No one embodies the modern I’m-smarter-than-you cynic who’s always out for himself better than Bill Murray. And it takes someone with his attitude and comic genius to make this premise work, and help us modern cynics find the meaning of life in our world today, by showing us how to literally live life “one day at a time.” Who would have thought that he would become the Jimmy Stewart of our time?

In It’s a Wonderful Life we got to see how one man’s dreams keep getting postponed but he naturally does good in spite of himself. In a crisis, he feels life is not worth living. He gets his wish. He sees what it would be like if he’d never been born. Only then can he see how many lives he’s touched, how many people he helped, all from his small home town. It never fails to make us cry, because we realize that our ordinary lives are worth living too.

Groundhog Day has a different premise. Here we see one guy who is stuck in what to him is the worst day of his life, putting up with stupid inferior people in a small town. He thinks it’s hoakey, and people who are optimists are stupid too. Phil is mean and cruel in a casually off-hand way, only thinking of himself and how he can get ahead. He’s a weatherman in Pittsburgh, who has to go make the trip to Punxsatawney to do the Groundhog Day footage. He’s mean to his cameraman (Chris Elliot is good as this nondescript, easy-to-overlook guy) and physically attracted but intellectually repelled by his producer, Rita (Andie McDowell, who’s great at playing the sweet optimist). After spending the night in the bed and breakfast (he refuses to stay in the local hotel), he ignores a homeless man and runs from the boring Ned Ryerson from high school who tries to sell him insurance. He goes through the motions of the broadcast, much to the disgust of his crew, but then they are snowed in by the blizzard he didn’t predict. This is the set up.

The next morning, he wakes up and has to relive the same day. It takes him awhile to realize what’s happening. When he wakes up again on the third day and it’s still the same day, he panics, and tries to get help, but no one else is having the same experience. For them it’s a new day. He thinks about all the really good days he’s had in the past. “Why couldn’t I get that day?” he wonders of a day on a tropical island with a beautiful woman. He sits in the coffee shop with two local yokels and asks without irony, “What would you do if you were stuck in one place and every day was exactly the same and nothing you did mattered?” “That about sums it up for me,” one of the yokels replies. This is the situation most people are in today. If every day is the same, what choices do we make, what is our attitude? Are we cynical and smart, not giving money to homeless people, pushing away the obnoxious Ned Ryersons’ of the world, only out for ourselves, mad at God and feeling powerless? This is actually a serious philosophical question. How do you live life one day at a time? The humor and the pathos in this situation come from making it literally one day. Ramos and Rubin explore all sides of it (actually using Elizabeth Kubler-Ross’s five stages of dying as the model).
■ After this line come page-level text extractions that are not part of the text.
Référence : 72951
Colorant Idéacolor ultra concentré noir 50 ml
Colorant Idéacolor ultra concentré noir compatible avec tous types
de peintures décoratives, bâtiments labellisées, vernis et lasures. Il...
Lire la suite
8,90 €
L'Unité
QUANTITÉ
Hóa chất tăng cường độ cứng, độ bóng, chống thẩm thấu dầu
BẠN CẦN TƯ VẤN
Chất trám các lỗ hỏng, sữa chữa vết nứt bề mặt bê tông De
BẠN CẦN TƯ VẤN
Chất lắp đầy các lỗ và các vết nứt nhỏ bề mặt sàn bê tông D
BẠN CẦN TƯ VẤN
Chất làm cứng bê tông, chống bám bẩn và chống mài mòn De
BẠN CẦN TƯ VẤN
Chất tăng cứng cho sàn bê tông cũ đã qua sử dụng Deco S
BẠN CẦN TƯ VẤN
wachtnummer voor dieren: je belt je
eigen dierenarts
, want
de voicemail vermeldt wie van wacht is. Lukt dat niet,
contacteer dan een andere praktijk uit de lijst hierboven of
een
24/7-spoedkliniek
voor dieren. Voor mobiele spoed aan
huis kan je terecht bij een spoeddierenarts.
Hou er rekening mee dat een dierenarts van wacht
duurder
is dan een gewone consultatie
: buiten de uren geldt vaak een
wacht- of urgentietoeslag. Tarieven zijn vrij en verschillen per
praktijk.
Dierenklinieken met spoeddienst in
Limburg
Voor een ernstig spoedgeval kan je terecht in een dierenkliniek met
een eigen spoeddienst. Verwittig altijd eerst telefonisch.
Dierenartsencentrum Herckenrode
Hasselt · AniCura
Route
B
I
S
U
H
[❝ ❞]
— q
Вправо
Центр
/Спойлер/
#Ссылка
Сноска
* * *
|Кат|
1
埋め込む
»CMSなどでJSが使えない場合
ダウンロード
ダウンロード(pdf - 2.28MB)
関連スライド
First Phil realizes (as the yokels point out): no consequences! So he eats all he can, doesn’t floss. Tears the town up, has sex with a pretty girl by telling her everything she wants to hear because there is no tomorrow. But eventually even this gets tiring, and he decides to pursue what he really wants: Rita. But his tricks don’t work with her. After he meticulously plans a “perfect day” for her by finding out all her likes and dislikes, she sees through him. “Is this what love is for you?” she asks as he keeps plying her with more and more of her favorite things. “I could never love someone like you Phil, because you can never love anyone but yourself.” “That’s not true,” he responds. “I don’t even like myself.” He gives in to despair. In his next on camera report he says, “It’s going to be cold, it’s going to be gray, and last you for the rest of your life.” He decides to kill himself by stealing the Groundhog and running the truck over the cliff, then by putting a toaster in his bath, by walking in front of a truck, jumping off a building, and many more. But nothing works. Every morning, like clockwork the numbers turn over to 6 am again on his digital clock radio, he hears Sonny & Cher sing “I Got You Babe” again and the same inane chatter from the DJ’s on the radio.

After his suicides fail, he tries a new approach. He levels with Rita. He proves his story is true because he knows everything that will happen. She thinks it’s a trick. “Maybe the real God uses tricks,” he responds. “Maybe he’s not omnipotent, he’s just been around so long he knows everything.” She finally comes to believe him. They sit on the bed in his room flipping cards into a hat. “Is this what you do with eternity, Phil?” she asks him. She admits she’s always wished for a thousand lifetimes. “Maybe it’s not a curse. Maybe it depends on how you look at it.” He has a flip reply. “Gosh, you’re an upbeat lady,” but she’s struck a chord. As he watches her sleep, he admits to himself that he loves her kindness, how nice she is to people. And that although he doesn’t deserve her, he would like to and he would love her the rest of his life.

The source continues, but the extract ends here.